Public access to court pleadings: Case T-36/04
In its judgment in Case T-36/04 API v. Commission the Court of First Instance mostly upheld the claim by a group of journalists that public access should be granted to pleadings which the Commission had lodged in certain cases before the Court of First Instance itself and before the Court of Justice.
Regulation 1049/2001 grants members of the public a general right of access to documents of the institutions. But it provides for exceptions to that general principle, in particular where disclosure of a document would undermine the protection of court proceedings or the purpose of investigations, unless there is an overriding public interest in disclosure.
API, a group of foreign journalists based in Belgium, asked the Commission for access to all the written submissions made by the Commission to the Court of First Instance or the Court of Justice in a number of cases. The Commission granted access to the pleadings in preliminary reference cases but refused to disclose the pleadings in direct actions. It justified the refusal on the grounds that in some cases disclosure would adversely affect the pending court proceedings, harming inter alia its position as a party and the serenity of the debate. It also refused to grant access in a case that was closed because disclosure of its pleadings would adversely affect other proceedings, which were still pending. It refused to disclose the pleadings in infringement cases because, even though those cases had been closed by judgments of the Court of Justice finding that the member States concerned had failed to fulfil their obligations, those States had not yet complied with the judgments, so negotiations were still in progress to bring the infringements to an end. Accordingly, disclosure could prejudice the investigations relating to those infringements.

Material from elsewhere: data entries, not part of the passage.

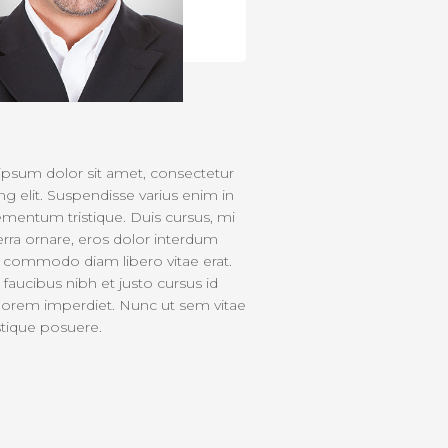
psum dolor sit amet, consectetur
ng elit. Suspendisse varius enim in
ementum tristique. Duis cursus, mi
verra ornare, eros dolor interdum
ut commodo diam libero vitae erat.
faucibus nibh et justo cursus id
lorem imperdiet. Nunc ut sem vitae
istique posuere.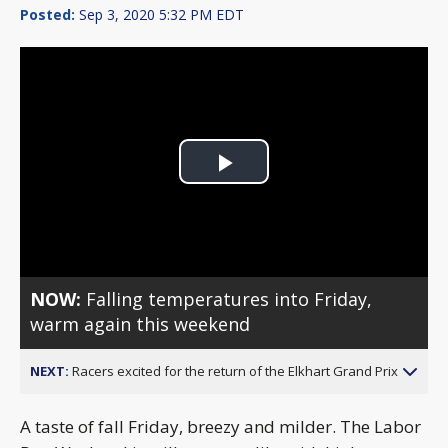
Posted:
Sep 3, 2020 5:32 PM EDT
Play
Video
NOW:
Falling temperatures into Friday,
warm again this weekend
NEXT:
Racers excited for the return of the Elkhart Grand Prix
A taste of fall Friday, breezy and milder. The Labor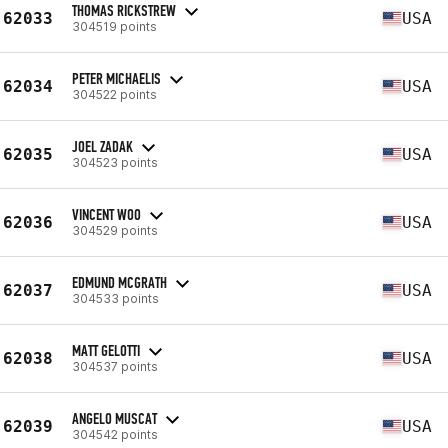
THOMAS RICKSTREW
62033
USA
304519 points
PETER MICHAELIS
62034
USA
304522 points
JOEL ZADAK
62035
USA
304523 points
VINCENT WOO
62036
USA
304529 points
EDMUND MCGRATH
62037
USA
304533 points
MATT GELOTTI
62038
USA
304537 points
ANGELO MUSCAT
62039
USA
304542 points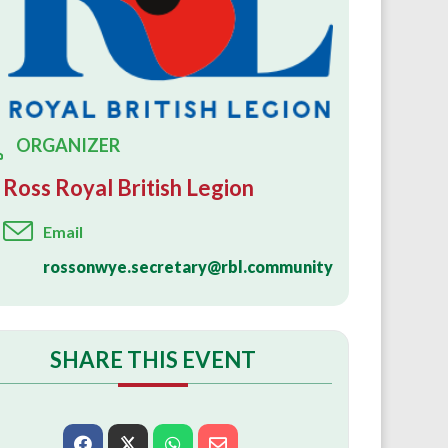
ORGANIZER
Ross Royal British Legion
Email
rossonwye.secretary@rbl.community
SHARE THIS EVENT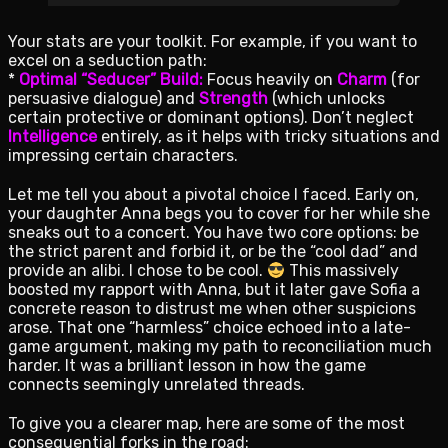
Your stats are your toolkit. For example, if you want to
excel on a seduction path:
*
Optimal “Seducer” Build:
Focus heavily on
Charm
(for
persuasive dialogue) and
Strength
(which unlocks
certain protective or dominant options). Don’t neglect
Intelligence
entirely, as it helps with tricky situations and
impressing certain characters.
Let me tell you about a pivotal choice I faced. Early on,
your daughter Anna begs you to cover for her while she
sneaks out to a concert. You have two core options: be
the strict parent and forbid it, or be the “cool dad” and
provide an alibi. I chose to be cool.
This massively
boosted my rapport with Anna, but it later gave Sofia a
concrete reason to distrust me when other suspicions
arose. That one “harmless” choice echoed into a late-
game argument, making my path to reconciliation much
harder. It was a brilliant lesson in how the game
connects seemingly unrelated threads.
To give you a clearer map, here are some of the most
consequential forks in the road:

The Court of First Instance largely disagreed with the Commission and partially (but mostly) annulled its decision refusing access. It held that when a case had reached the stage of the oral hearing, for which a report for the hearing is produced and is available to the public, the Commission could no longer invoke an exception to the general right of public access, such as the protection of court proceedings or the purpose of investigations, for whole categories of documents. The Commission, the Court held, had to justify any refusal in respect of each document.
But the Court of First Instance did uphold the Commission's refusal to disclose pleadings in respect of cases that were still pending and which had not yet reached the oral procedure at the time of the request.
Of course, the judgment is a bit more complicated than that and you should read the whole thing. The Court has also put out a good press release that gives more detail.
The API itself is still not satisfied...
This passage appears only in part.